Il fenomeno “Casta” non esiste solo in politica, ma in molti altri settori, compreso quello dell’arte e della musica. Nel divertentissimo film Dove vai in vacanza?, l’incontro di Remo e Augusta (Alberto Sordi e Anna Longhi) con l’arte concettuale è forse l’emblema più fulgido della distanza siderale che intercorre tra il vasto pubblico e un certo modo di fare arte. Se la scena in cui la Longhi viene scambiata per una scultura vivente è assolutamente esilarante, davvero tragicomica è quella in cui i due “fruttaroli” romani assistono esterrefatti all’esecuzione del brano 4’33” di John Cage (4’33” di silenzio). A prima vista, potrebbe sembrare ragionevole sostenere che tale difficoltà di approccio derivi esclusivamente dalle umili origini dei due protagonisti. Eppure, oggi più che mai, lo stesso tipo di estraneità nei confronti di moltissima musica post-dodecafonica (concettuale, sperimentale, di ricerca che dir si voglia) viene manifestata apertamente – e soprattutto – da persone molto istruite. Chi di noi in fondo non ha solidarizzato almeno un po’ con i due “fruttaroli”, costretti ad ascoltare un concerto senza musica?

Nel tentativo di giustificare un’endemica mancanza di spettatori per questa musica, una delle argomentazioni più utilizzate da critici e compositori, è che il pubblico non sia in grado di capirla, né di apprezzarla, poiché non conosce i complessi codici compositivi che si celano dietro la sua genesi.

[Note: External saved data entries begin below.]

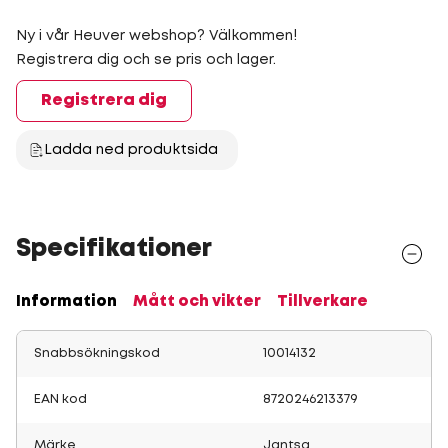
Ny i vår Heuver webshop? Välkommen!
Registrera dig och se pris och lager.
Registrera dig
Ladda ned produktsida
Specifikationer
Information
Mått och vikter
Tillverkare
Snabbsökningskod
10014132
EAN kod
8720246213379
Märke
Jantsa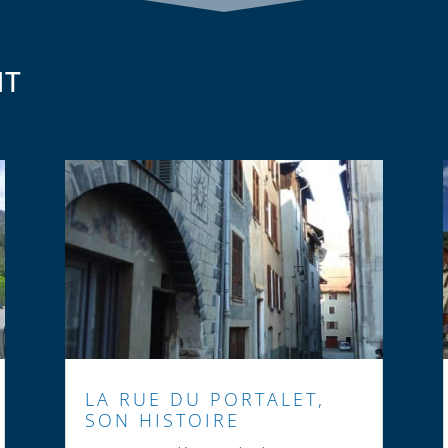
NT
LA RUE DU PORTALET,
SON HISTOIRE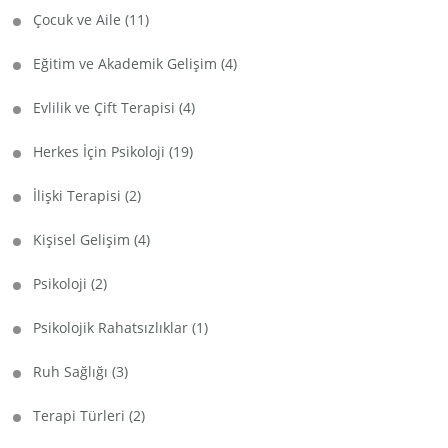
Çocuk ve Aile
(11)
Eğitim ve Akademik Gelişim
(4)
Evlilik ve Çift Terapisi
(4)
Herkes İçin Psikoloji
(19)
İlişki Terapisi
(2)
Kişisel Gelişim
(4)
Psikoloji
(2)
Psikolojik Rahatsızlıklar
(1)
Ruh Sağlığı
(3)
Terapi Türleri
(2)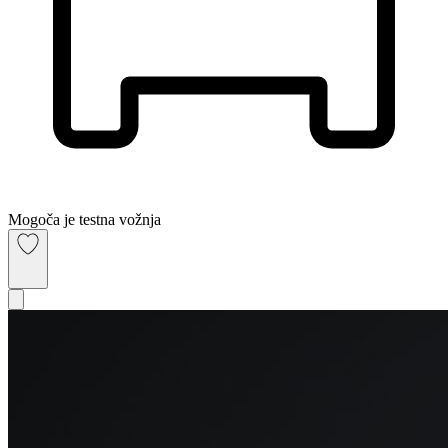
Mogoča je testna vožnja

Eppure le persone che ogni giorno affollano gli auditorium di tutto il mondo quando si eseguono autori come Vivaldi, Bach o Mozart (la cui musica è fortemente codificata), sono forse diplomate in composizione o conoscono a menadito il sistema tonale? Per godere di una rappresentazione del Lago dei Cigni di Tchaikovsky occorre essere dunque coreografi professionisti? Apprezzare Dante è forse possibile solo possedendo una laurea in letteratura tardo medievale? Per quale strana ragione, dunque, nel caso della musica contemporanea e dell’arte concettuale in generale, al pubblico dovrebbe essere richiesta una specifica preparazione tecnica (una patente) o un’adesione mistico religiosa ai precetti su cui si basa la particolare opera cui assiste? Se si considera poi che questa musica non ha in genere dei veri committenti, né tanto meno un pubblico con cui confrontarsi, viene il sospetto che, nei casi più estremi, ci troviamo vis-à-vis con un espediente usato dai compositori per porsi al di sopra di tutto e al riparo da qualsiasi tipo di osservazione critica, anche la più costruttiva.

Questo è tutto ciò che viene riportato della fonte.